(Beginning of DATA UNDER STUDY)
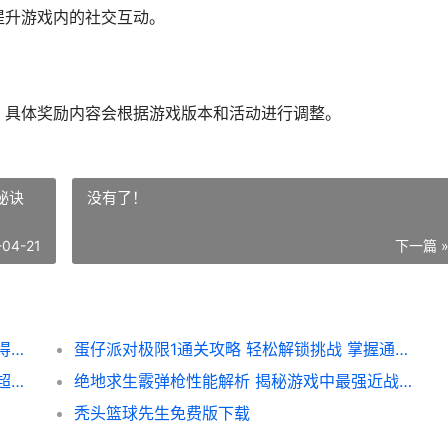
提升游戏内的社交互动。
，具体奖励内容会根据游戏版本和活动进行调整。
秘诀
没有了！
-04-21
下一篇 
花亦山心之月元宝获取攻略 揭秘如何轻松获得花亦山心之月元宝
蛋仔派对极限1通关攻略 轻松解锁挑战 掌握通关秘诀
超自然行动组小女孩 揭秘她们的神秘冒险与超能力
绝地求生霰弹枪性能解析 揭秘游戏中最强近战利器
秃头篮球先生免费版下载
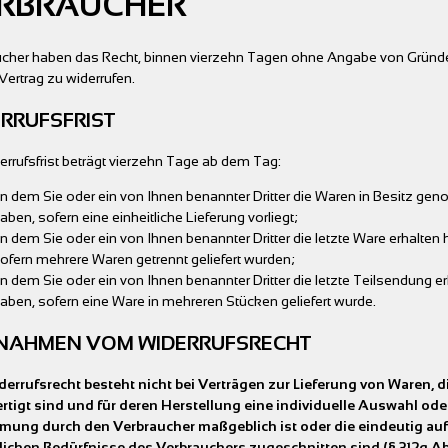
RBRAUCHER
ucher haben das Recht, binnen vierzehn Tagen ohne Angabe von Gründ
Vertrag zu widerrufen.
RRUFSFRIST
errufsfrist beträgt vierzehn Tage ab dem Tag:
n dem Sie oder ein von Ihnen benannter Dritter die Waren in Besitz g
aben, sofern eine einheitliche Lieferung vorliegt;
n dem Sie oder ein von Ihnen benannter Dritter die letzte Ware erhalten
ofern mehrere Waren getrennt geliefert wurden;
n dem Sie oder ein von Ihnen benannter Dritter die letzte Teilsendung e
aben, sofern eine Ware in mehreren Stücken geliefert wurde.
NAHMEN VOM WIDERRUFSRECHT
errufsrecht besteht nicht bei Verträgen zur Lieferung von Waren, d
rtigt sind und für deren Herstellung eine individuelle Auswahl ode
mung durch den Verbraucher maßgeblich ist oder die eindeutig auf
lichen Bedürfnisse des Verbrauchers zugeschnitten sind (§ 312g Abs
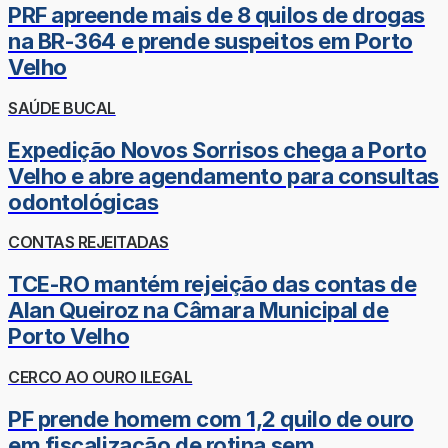
PRF apreende mais de 8 quilos de drogas
na BR-364 e prende suspeitos em Porto
Velho
SAÚDE BUCAL
Expedição Novos Sorrisos chega a Porto
Velho e abre agendamento para consultas
odontológicas
CONTAS REJEITADAS
TCE-RO mantém rejeição das contas de
Alan Queiroz na Câmara Municipal de
Porto Velho
CERCO AO OURO ILEGAL
PF prende homem com 1,2 quilo de ouro
em fiscalização de rotina sem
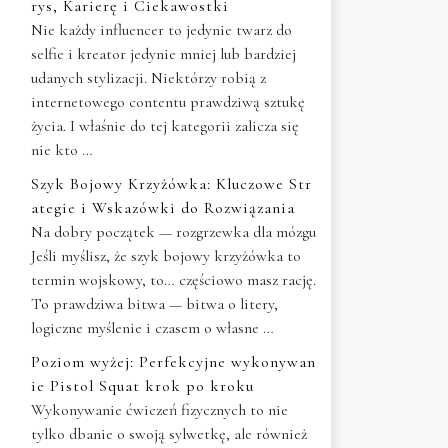
rys, Karierę i Ciekawostki
Nie każdy influencer to jedynie twarz do
selfie i kreator jedynie mniej lub bardziej
udanych stylizacji. Niektórzy robią z
internetowego contentu prawdziwą sztukę
życia. I właśnie do tej kategorii zalicza się
nie kto …
Szyk Bojowy Krzyżówka: Kluczowe Str
ategie i Wskazówki do Rozwiązania
Na dobry początek — rozgrzewka dla mózgu
Jeśli myślisz, że szyk bojowy krzyżówka to
termin wojskowy, to… częściowo masz rację.
To prawdziwa bitwa — bitwa o litery,
logiczne myślenie i czasem o własne …
Poziom wyżej: Perfekcyjne wykonywan
ie Pistol Squat krok po kroku
Wykonywanie ćwiczeń fizycznych to nie
tylko dbanie o swoją sylwetkę, ale również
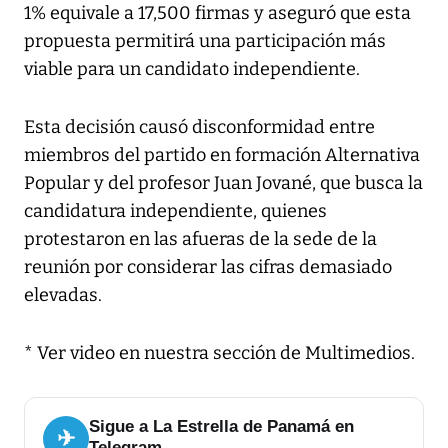
1% equivale a 17,500 firmas y aseguró que esta
propuesta permitirá una participación más
viable para un candidato independiente.
Esta decisión causó disconformidad entre
miembros del partido en formación Alternativa
Popular y del profesor Juan Jované, que busca la
candidatura independiente, quienes
protestaron en las afueras de la sede de la
reunión por considerar las cifras demasiado
elevadas.
* Ver video en nuestra sección de Multimedios.
Sigue a La Estrella de Panamá en
✈
Telegram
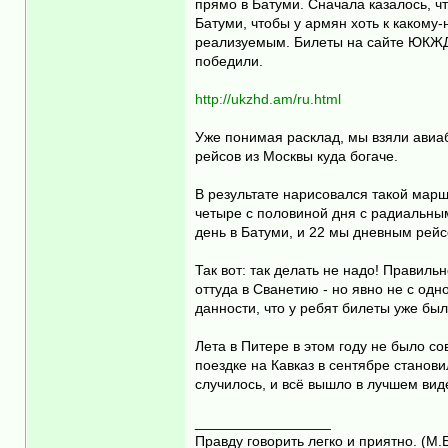
прямо в Батуми. Сначала казалось, ч
Батуми, чтобы у армян хоть к какому
реализуемым. Билеты на сайте ЮКЖД с
победили.
http://ukzhd.am/ru.html
Уже понимая расклад, мы взяли авиаби
рейсов из Москвы куда богаче.
В результате нарисовался такой марш
четыре с половиной дня с радиальны
день в Батуми, и 22 мы дневным рейс
Так вот: так делать не надо! Правиль
оттуда в Сванетию - но явно не с одн
данности, что у ребят билеты уже бы
Лета в Питере в этом году не было с
поездке на Кавказ в сентябре станови
случилось, и всё вышло в лучшем виде
_________________
Правду говорить легко и приятно. (М.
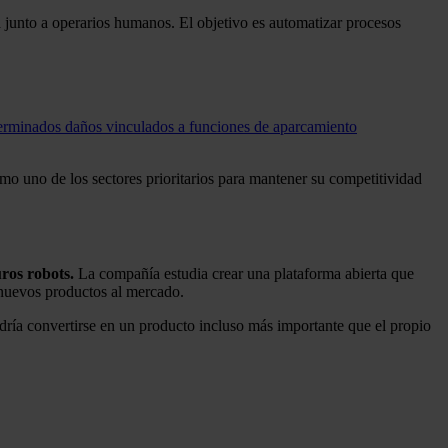
 junto a operarios humanos. El objetivo es automatizar procesos
erminados daños vinculados a funciones de aparcamiento
mo uno de los sectores prioritarios para mantener su competitividad
uros robots.
La compañía estudia crear una plataforma abierta que
 nuevos productos al mercado.
ría convertirse en un producto incluso más importante que el propio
(End of DATA UNDER STUDY)
WHAT IS REQUIRED. Scan the entries above and return each line that holds "letzte".

EXERCISE OUTPUT.
n dem Sie oder ein von Ihnen benannter Dritter die letzte Ware erhalten
n dem Sie oder ein von Ihnen benannter Dritter die letzte Teilsendung e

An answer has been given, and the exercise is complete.